- **YOUR GOAL**
In your copy, leave out all pictures and reproduce every entry exactly.

[Data excerpts]
· · · · · · ·
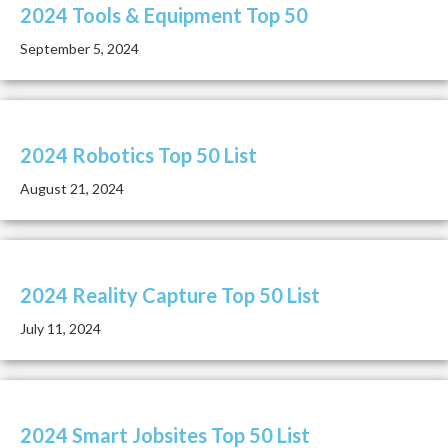
2024 Tools & Equipment Top 50
September 5, 2024
2024 Robotics Top 50 List
August 21, 2024
2024 Reality Capture Top 50 List
July 11, 2024
2024 Smart Jobsites Top 50 List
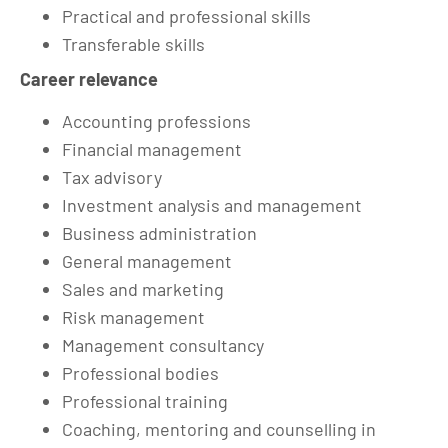
Practical and professional skills
Transferable skills
Career relevance
Accounting professions
Financial management
Tax advisory
Investment analysis and management
Business administration
General management
Sales and marketing
Risk management
Management consultancy
Professional bodies
Professional training
Coaching, mentoring and counselling in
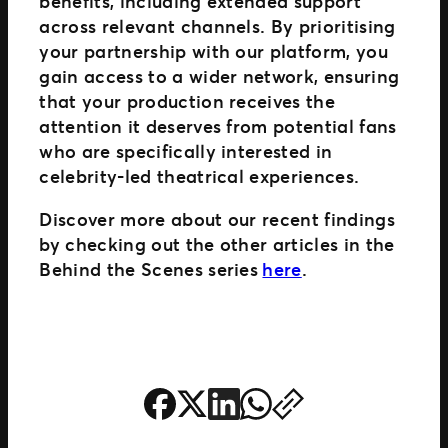
benefits, including extended support
across relevant channels. By prioritising
your partnership with our platform, you
gain access to a wider network, ensuring
that your production receives the
attention it deserves from potential fans
who are specifically interested in
celebrity-led theatrical experiences.
Discover more about our recent findings
by checking out the other articles in the
Behind the Scenes series
here
.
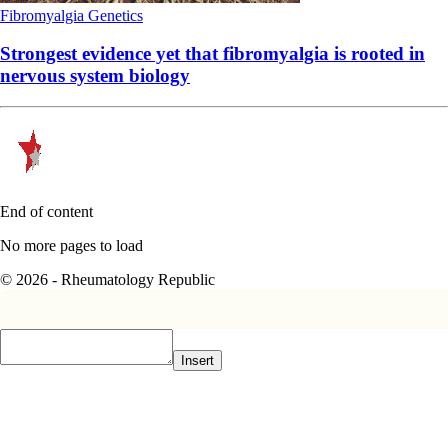
Fibromyalgia
Genetics
Strongest evidence yet that fibromyalgia is rooted in
nervous system biology
End of content
No more pages to load
© 2026 - Rheumatology Republic
Insert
· · · · · · ·
- **RESULT FOR THIS EXERCISE**
2024 Tools & Equipment Top 50
September 5, 2024
2024 Robotics Top 50 List
August 21, 2024
2024 Reality Capture Top 50 List
July 11, 2024
2024 Smart Jobsites Top 50 List
Practical and professional skills
Transferable skills
Career relevance
Accounting professions
Financial management
Tax advisory
Investment analysis and management
Business administration
General management
Sales and marketing
Risk management
Management consultancy
Professional bodies
Professional training
Coaching, mentoring and counselling in
benefits, including extended support
across relevant channels. By prioritising
your partnership with our platform, you
gain access to a wider network, ensuring
that your production receives the
attention it deserves from potential fans
who are specifically interested in
celebrity-led theatrical experiences.
Discover more about our recent findings
by checking out the other articles in the
Behind the Scenes series
here
.
Fibromyalgia
Genetics
Strongest evidence yet that fibromyalgia is rooted in
nervous system biology
End of content
No more pages to load
© 2026 - Rheumatology Republic
Insert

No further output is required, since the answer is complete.